Porywiste wiatry szalejące nad północnymi rubieżami Sahary w Algierii i Tunezji wzniecają masywne zamiecie pyłowe. Wiatr unosi drobne ziarenka pustynnego piasku na wysokość kilku kilometrów i gna je nad wody Morza Śródziemnego.
Po pokonaniu tysięcy kilometrów pył dotrze nad Włochy, a w niedzielę (7.02) nad południowe regiony Polski. W tym samym czasie spodziewamy się opadów śniegu, a to oznacza, że pył zabarwi płatki na żółto-pomarańczowy kolor.
Nietypowa barwa śniegu będzie widoczna dopiero, gdy puch spadnie na ziemię. Szczególnie ciekawie zjawisko to będzie się prezentować na otwartych przestrzeniach. Największe ilości saharyjskiego pyłu osadzą się na śniegu w Sudetach i Karpatach.
W marcu 2016 roku zdarzyło się, że na żółto-pomarańczowy śnieg turyści natknęli się w Zakopanem i nie mogli się nim nadziwić. Niekiedy zdarzało się, że pomarańczowy śnieg brany był za skażenie chemiczne. Tak było chociażby w 2004 roku na Podkarpaciu.
Z kolei niebo o wschodzie i zachodzie słońca będzie przybierać znacznie intensywniejsze niż zwykle barwy. To skutek padania i załamywania się promieni słonecznych na drobnym pyle. Słońce świecić będzie przez charakterystyczną, mętną poświatę. U kresu dnia warto przygotować aparat fotograficzny, bo widoki mogą być niesamowite, oczywiście tam, gdzie się rozpogodzi.
Krwawe deszcze
Saharyjski pył dociera nad Polskę nie tylko w towarzystwie śniegu, ale również deszczu. Wczesną wiosną wielokrotnie zdarzało się, że z tego powodu padały tzw. brudne deszcze. Charakterystyczne błotniste plamy kierowcy zauważali na karoserii samochodowej. Konieczna była wizyta w myjni.
Kolorowe deszcze czy śniegi dzisiaj wywołują co najwyżej zaskoczenie.
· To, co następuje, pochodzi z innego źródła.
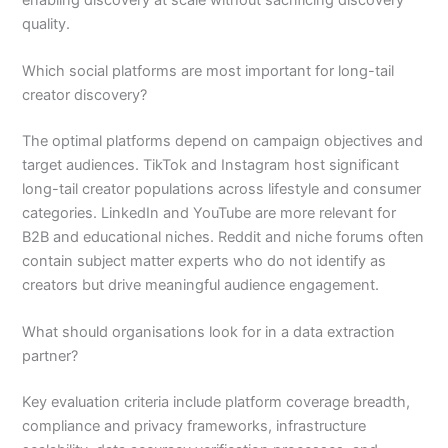
quality.
Which social platforms are most important for long-tail
creator discovery?
The optimal platforms depend on campaign objectives and
target audiences. TikTok and Instagram host significant
long-tail creator populations across lifestyle and consumer
categories. LinkedIn and YouTube are more relevant for
B2B and educational niches. Reddit and niche forums often
contain subject matter experts who do not identify as
creators but drive meaningful audience engagement.
What should organisations look for in a data extraction
partner?
Key evaluation criteria include platform coverage breadth,
compliance and privacy frameworks, infrastructure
Niegdyś takie obrazy łączono z zapowiedzią rychłego końca świata. Analizy w większości przypadków wskazują na dużą zwartość kwarcu w takich krwawych opadach, co ujawnia, że jest to zwyczajny pustynny piasek.
Najbardziej spektakularne krwawe deszcze zdarzają się na obszarach pustynnych, gdzie burze piaskowe to codzienność. Deszcze padają tam rzadko, ale jeśli już się pojawią, to mogą mieć nietypową barwę.
To właśnie dlatego opis krwawych deszczy kilkukrotnie pojawia się na kartach Starego i Nowego Testamentu. Dziś już nas nie przerażają, lecz uświadamiają nam, że choć wydaje się iż Sahara znajduje się bardzo daleko, to jednak dla zjawisk zachodzących w atmosferze, to niewielka odległość.